Among other things, an amended Title VIII of the 1964 Civil Rights Act "[a]lso includes the Fair Housing Act, which is a law that stops discrimination in sale or rental or property," according to Wikipedia.

As uncomfortable as the reality may seem, empirical data finds a clear link between minorities moving into a neighborhood, and property values decreasing. This has great ramifications for traditionally homogeneous areas and, on a macroeconomic scale, contributed to the mid-20th century phenomenon of white flight, or wealthier whites moving to homogeneous suburban areas.

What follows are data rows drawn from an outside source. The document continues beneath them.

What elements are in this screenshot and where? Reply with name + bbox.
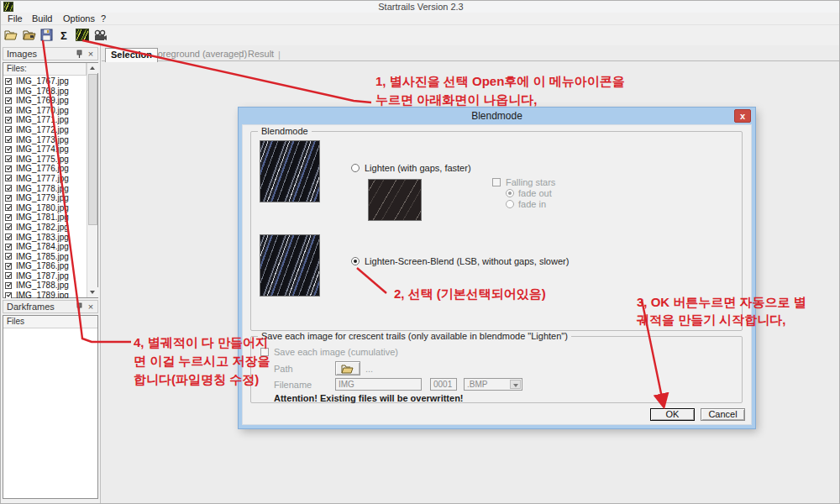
file-list-item[interactable]: IMG_1771.jpg: [4, 115, 87, 125]
file-list-item[interactable]: IMG_1785.jpg: [4, 252, 87, 262]
close-panel-icon[interactable]: ×: [87, 301, 95, 312]
file-list-item[interactable]: IMG_1776.jpg: [4, 164, 87, 174]
checkbox-checked-icon[interactable]: [5, 272, 12, 279]
tab-result[interactable]: Result: [243, 48, 279, 61]
file-list-item[interactable]: IMG_1782.jpg: [4, 223, 87, 233]
file-list-item[interactable]: IMG_1774.jpg: [4, 144, 87, 155]
file-list-item[interactable]: IMG_1768.jpg: [4, 87, 87, 97]
ok-button[interactable]: OK: [650, 408, 695, 421]
scroll-up-icon[interactable]: [87, 63, 98, 73]
filename-input[interactable]: IMG: [335, 378, 422, 391]
darkframes-file-list: Files: [3, 315, 98, 499]
file-list-item[interactable]: IMG_1788.jpg: [4, 281, 87, 291]
fade-in-radio[interactable]: [506, 200, 514, 208]
blendmode-button[interactable]: [76, 29, 91, 43]
checkbox-checked-icon[interactable]: [5, 97, 12, 104]
file-list-item[interactable]: IMG_1769.jpg: [4, 96, 87, 106]
file-list-item[interactable]: IMG_1781.jpg: [4, 213, 87, 223]
pin-icon[interactable]: [76, 50, 83, 58]
window-title: Startrails Version 2.3: [1, 2, 840, 12]
file-name-label: IMG_1769.jpg: [16, 96, 69, 105]
dialog-close-button[interactable]: x: [734, 109, 751, 123]
note1-line2: 누르면 아래화면이 나옵니다,: [375, 91, 625, 109]
build-sigma-button[interactable]: Σ: [58, 29, 70, 43]
lighten-radio[interactable]: [351, 164, 360, 172]
checkbox-checked-icon[interactable]: [5, 87, 12, 94]
file-name-label: IMG_1775.jpg: [16, 155, 69, 164]
extension-value: .BMP: [467, 380, 487, 389]
tab-selection[interactable]: Selection: [105, 48, 158, 62]
darkframes-panel-title: Darkframes: [7, 302, 55, 312]
falling-stars-checkbox[interactable]: [492, 178, 501, 186]
open-images-button[interactable]: [4, 29, 19, 43]
open-folder-icon: [4, 29, 18, 42]
checkbox-checked-icon[interactable]: [5, 244, 12, 250]
file-list-item[interactable]: IMG_1787.jpg: [4, 271, 87, 281]
cancel-button[interactable]: Cancel: [701, 408, 745, 421]
blendmode-dialog: Blendmode x Blendmode Lighten (with gaps…: [239, 108, 755, 428]
file-list-item[interactable]: IMG_1779.jpg: [4, 193, 87, 203]
checkbox-checked-icon[interactable]: [5, 204, 12, 211]
toolbar: Σ: [1, 24, 840, 45]
checkbox-checked-icon[interactable]: [5, 223, 12, 230]
chevron-down-icon[interactable]: [510, 380, 521, 389]
file-name-label: IMG_1774.jpg: [16, 144, 69, 154]
pin-icon[interactable]: [76, 302, 83, 311]
checkbox-checked-icon[interactable]: [5, 282, 12, 289]
checkbox-checked-icon[interactable]: [5, 292, 12, 298]
file-list-item[interactable]: IMG_1767.jpg: [4, 76, 87, 87]
checkbox-checked-icon[interactable]: [5, 155, 12, 162]
file-name-label: IMG_1771.jpg: [16, 115, 69, 124]
falling-stars-thumbnail: [368, 179, 422, 221]
file-list-item[interactable]: IMG_1784.jpg: [4, 242, 87, 252]
video-camera-icon: [93, 29, 108, 42]
startrails-window: Startrails Version 2.3 File Build Option…: [0, 0, 840, 504]
filename-label: Filename: [274, 380, 312, 390]
checkbox-checked-icon[interactable]: [5, 185, 12, 192]
checkbox-checked-icon[interactable]: [5, 136, 12, 143]
checkbox-checked-icon[interactable]: [5, 253, 12, 260]
menu-build[interactable]: Build: [29, 13, 55, 24]
file-list-item[interactable]: IMG_1772.jpg: [4, 125, 87, 135]
file-list-item[interactable]: IMG_1780.jpg: [4, 203, 87, 213]
fade-out-radio[interactable]: [506, 189, 514, 197]
scroll-thumb[interactable]: [88, 74, 97, 225]
file-list-item[interactable]: IMG_1770.jpg: [4, 106, 87, 116]
counter-input[interactable]: 0001: [430, 378, 457, 391]
lsb-radio[interactable]: [351, 257, 360, 265]
tab-foreground[interactable]: Foreground (averaged): [147, 48, 252, 61]
checkbox-checked-icon[interactable]: [5, 117, 12, 123]
checkbox-checked-icon[interactable]: [5, 214, 12, 221]
open-darkframes-button[interactable]: [23, 29, 38, 43]
extension-select[interactable]: .BMP: [464, 378, 522, 391]
save-button[interactable]: [40, 29, 55, 43]
file-name-label: IMG_1786.jpg: [16, 261, 69, 270]
video-button[interactable]: [93, 29, 108, 43]
checkbox-checked-icon[interactable]: [5, 126, 12, 133]
file-list-item[interactable]: IMG_1775.jpg: [4, 155, 87, 165]
checkbox-checked-icon[interactable]: [5, 175, 12, 181]
checkbox-checked-icon[interactable]: [5, 107, 12, 113]
checkbox-checked-icon[interactable]: [5, 78, 12, 85]
browse-path-button[interactable]: [335, 361, 360, 375]
file-list-item[interactable]: IMG_1789.jpg: [4, 291, 87, 298]
file-list-item[interactable]: IMG_1778.jpg: [4, 184, 87, 194]
checkbox-checked-icon[interactable]: [5, 195, 12, 202]
files-scrollbar[interactable]: [87, 63, 97, 297]
file-list-item[interactable]: IMG_1786.jpg: [4, 261, 87, 271]
menu-help[interactable]: ?: [97, 13, 109, 24]
close-panel-icon[interactable]: ×: [87, 48, 95, 60]
scroll-down-icon[interactable]: [87, 287, 98, 297]
menu-file[interactable]: File: [4, 13, 26, 24]
checkbox-checked-icon[interactable]: [5, 165, 12, 172]
menu-options[interactable]: Options: [60, 13, 98, 24]
note1-line1: 1, 별사진을 선택 Open후에 이 메뉴아이콘을: [375, 72, 625, 91]
browse-folder-icon: [341, 364, 354, 375]
checkbox-checked-icon[interactable]: [5, 146, 12, 153]
file-list-item[interactable]: IMG_1773.jpg: [4, 135, 87, 145]
checkbox-checked-icon[interactable]: [5, 234, 12, 240]
falling-stars-label: Falling stars: [506, 177, 555, 187]
file-list-item[interactable]: IMG_1783.jpg: [4, 233, 87, 243]
file-list-item[interactable]: IMG_1777.jpg: [4, 174, 87, 184]
checkbox-checked-icon[interactable]: [5, 263, 12, 270]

Yet in more multiculturalist places, lower property values, and thus a lower income level and credit level for entry, may be seen as a plus, and boon to diversity. On the contrary, the CRA-enabled Fair Housing Act contributes to the gentrification, meaning, according to PBS, the "general term for the arrival of wealthier people in an existing urban district," of traditionally homogeneous places, which hurts both majority and minority groups. It would be preferable to allow some coalition of like-minded individuals to congregate and agree to bar the rental of their property to certain groups, in an effort to maintain the cultural integrity of the area. This would, of course, be a restrained practice at the start of the repeal of Title VIII, but even if the practice of limiting rentals to certain groups were but a pipe dream, the freedom to do so is what matters.

For the time being, the political feasibility of reforming the 1964 Civil Rights Act is capped. For the past few years, groups like the Center for American Progress have lambasted the Paul political family for their steadfast opposition to the aforementioned titles, and stoked much controversy over it.

If anything, the pendulum is swinging toward greater federal restrictions of liberty. The Americans with Disabilities Act of 1990, and the proposed Employment Non-Discrimination Act, effectively outlaw any type of discrimination, from physical and mental capacity to sexuality. And with the Supreme Court declining to hear the case of a controversial New Mexico studio who refused to photograph a lesbian couple's wedding, and had to pay thousands in lawyer's fees for it, this is not too far-fetched of a prediction.